Run every dependency-free example with:

python scripts/verify_examples.py

README widgets used

This README uses lightweight visual widgets commonly seen in popular GitHub projects:

Local cover image for the top hero banner
shields.io for stars, forks, language, status, and topic badges
Mermaid for architecture diagrams

Plugin ecosystem

Agent Engineering is not only about prompts. A production agent needs a plugin ecosystem around it.

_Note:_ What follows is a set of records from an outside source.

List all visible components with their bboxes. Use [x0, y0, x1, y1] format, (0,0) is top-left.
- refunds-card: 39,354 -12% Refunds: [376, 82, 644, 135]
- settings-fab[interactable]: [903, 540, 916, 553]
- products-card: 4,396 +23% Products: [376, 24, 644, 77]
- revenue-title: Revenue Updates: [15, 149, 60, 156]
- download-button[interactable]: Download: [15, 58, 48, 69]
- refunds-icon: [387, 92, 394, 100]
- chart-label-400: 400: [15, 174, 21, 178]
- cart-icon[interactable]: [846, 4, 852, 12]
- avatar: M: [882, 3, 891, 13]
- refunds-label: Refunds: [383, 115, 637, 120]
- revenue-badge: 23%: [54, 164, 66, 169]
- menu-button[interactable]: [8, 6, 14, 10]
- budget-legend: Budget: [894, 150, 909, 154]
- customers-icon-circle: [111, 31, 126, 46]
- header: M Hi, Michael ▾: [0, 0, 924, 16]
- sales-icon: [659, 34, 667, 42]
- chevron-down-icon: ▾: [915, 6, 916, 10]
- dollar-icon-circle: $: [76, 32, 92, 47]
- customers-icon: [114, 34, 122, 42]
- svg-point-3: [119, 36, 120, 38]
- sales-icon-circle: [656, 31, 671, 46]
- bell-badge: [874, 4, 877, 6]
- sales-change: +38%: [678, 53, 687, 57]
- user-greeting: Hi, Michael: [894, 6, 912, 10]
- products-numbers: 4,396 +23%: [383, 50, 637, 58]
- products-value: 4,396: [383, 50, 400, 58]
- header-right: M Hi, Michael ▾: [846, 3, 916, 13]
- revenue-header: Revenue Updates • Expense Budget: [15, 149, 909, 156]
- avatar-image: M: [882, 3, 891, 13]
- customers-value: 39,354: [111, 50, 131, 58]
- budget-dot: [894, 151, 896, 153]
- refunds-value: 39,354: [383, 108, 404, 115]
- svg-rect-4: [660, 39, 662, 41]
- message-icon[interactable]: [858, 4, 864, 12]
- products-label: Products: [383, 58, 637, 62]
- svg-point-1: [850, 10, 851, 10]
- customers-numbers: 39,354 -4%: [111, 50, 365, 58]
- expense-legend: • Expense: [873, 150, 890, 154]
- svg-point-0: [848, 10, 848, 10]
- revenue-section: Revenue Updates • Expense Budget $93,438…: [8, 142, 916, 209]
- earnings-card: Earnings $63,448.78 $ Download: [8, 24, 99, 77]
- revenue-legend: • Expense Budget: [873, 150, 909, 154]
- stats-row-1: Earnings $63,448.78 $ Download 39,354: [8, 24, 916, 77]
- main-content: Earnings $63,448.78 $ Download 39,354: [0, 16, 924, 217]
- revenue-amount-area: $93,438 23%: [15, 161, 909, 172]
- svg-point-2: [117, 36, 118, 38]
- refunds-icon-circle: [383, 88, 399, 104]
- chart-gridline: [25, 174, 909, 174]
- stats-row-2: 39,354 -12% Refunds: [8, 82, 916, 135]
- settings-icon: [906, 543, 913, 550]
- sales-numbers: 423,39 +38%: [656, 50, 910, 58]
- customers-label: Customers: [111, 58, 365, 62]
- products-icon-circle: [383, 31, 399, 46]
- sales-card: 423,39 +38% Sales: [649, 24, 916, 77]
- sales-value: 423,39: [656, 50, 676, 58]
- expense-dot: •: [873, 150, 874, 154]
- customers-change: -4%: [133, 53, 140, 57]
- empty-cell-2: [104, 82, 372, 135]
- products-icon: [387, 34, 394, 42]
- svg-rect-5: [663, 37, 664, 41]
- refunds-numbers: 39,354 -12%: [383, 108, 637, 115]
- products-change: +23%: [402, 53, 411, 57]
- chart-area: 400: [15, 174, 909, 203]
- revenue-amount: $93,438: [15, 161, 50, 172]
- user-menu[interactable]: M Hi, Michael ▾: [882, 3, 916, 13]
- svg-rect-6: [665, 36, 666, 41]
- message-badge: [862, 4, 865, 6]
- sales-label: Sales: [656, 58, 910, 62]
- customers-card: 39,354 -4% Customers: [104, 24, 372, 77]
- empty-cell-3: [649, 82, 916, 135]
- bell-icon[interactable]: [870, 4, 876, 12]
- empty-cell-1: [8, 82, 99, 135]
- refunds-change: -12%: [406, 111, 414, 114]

Category	Purpose	Example Plugins / Tools
MCP Servers	Standardized access to tools and data	filesystem, database, browser, GitHub, Slack, Google Drive
Memory	Persistent context and retrieval	Qdrant, LanceDB, Chroma, PostgreSQL, Redis
Orchestration	Workflow and multi-agent control	LangGraph, CrewAI, AutoGen, OpenAI Agents SDK
RAG	Knowledge retrieval and grounding	LlamaIndex, LangChain, Haystack
Observability	Tracing, debugging, monitoring	Langfuse, OpenTelemetry, Helicone, Phoenix
Evaluation	Quality and safety testing	DeepEval, RAGAS, promptfoo, custom eval suites
Guardrails	Safety and structured validation	Guardrails AI, Pydantic, JSON Schema, policy checkers
UI / App Layer	User-facing agent applications	Streamlit, Gradio, Next.js, FastAPI
Domain Tools	Industry-specific integrations	healthcare records, finance data, CRM, ERP, ticketing systems

Core architecture

graph TD
    User[User] --> Supervisor[Supervisor Agent]
    Supervisor --> Planner[Planner]
    Planner --> MemoryAgent[Memory Agent]
    Planner --> ResearchAgent[Research Agent]
    Planner --> ToolAgent[Tool Agent]
    Planner --> DomainAgent[Domain Agent]
    MemoryAgent --> SharedMemory[Shared Memory]
    ToolAgent --> MCP[MCP Servers]
    DomainAgent --> MCP
    ResearchAgent --> MCP
    MCP --> PluginLayer[Plugin Ecosystem]
    PluginLayer --> Databases[Databases]
    PluginLayer --> Documents[Documents]
    PluginLayer --> APIs[External APIs]
    PluginLayer --> SaaS[SaaS Apps]
    Supervisor --> Evaluator[Evaluator Agent]
    Evaluator --> Final[Final Response]
    Final --> User
    Evaluator --> SharedMemory

Repository structure

agent-engineering-roadmap/
├── README.md
├── README_zh.md
├── COURSE.md
├── assets/           # Visual diagrams and teaching images
├── roadmap/          # Level 0-8 learning path
├── curriculum/       # Full course chapters
├── examples/         # Hands-on examples
├── benchmarks/       # Lightweight behavior checks
├── security/         # Prompt injection and agent security labs
├── study-groups/     # Cohort and workshop facilitation kit
├── showcases/        # Shareable demos with sample outputs
├── labs/             # Guided exercises
├── lesson-plans/     # Instructor-ready lesson plans
├── patterns/         # Architecture pattern catalog
├── architecture/     # System design patterns
├── templates/        # Reusable agent and MCP templates
├── assessments/      # Quiz bank and rubrics
├── projects/         # Capstone and portfolio projects
├── glossary/         # Agent engineering terms
├── healthcare/       # Healthcare agent engineering track
├── finance/          # Finance and quantitative research track
├── resources/        # Curated learning resources
├── docs/             # GitHub Pages site
└── launch-kit/       # Launch copy, topics, and checklist

Real-world tracks

Healthcare Agent Engineering

Build agent systems for care management, nutrition tracking, personal health memory, and healthcare workflow automation.

Example colony:

Care Manager Agent
├── Nutrition Agent
├── Vital Sign Agent
├── Psychology Agent
├── Medication Agent
├── Memory Agent
└── Safety Evaluator Agent

Finance Agent Engineering

Build research agents, factor-analysis agents, portfolio agents, risk agents, and trading research workflows.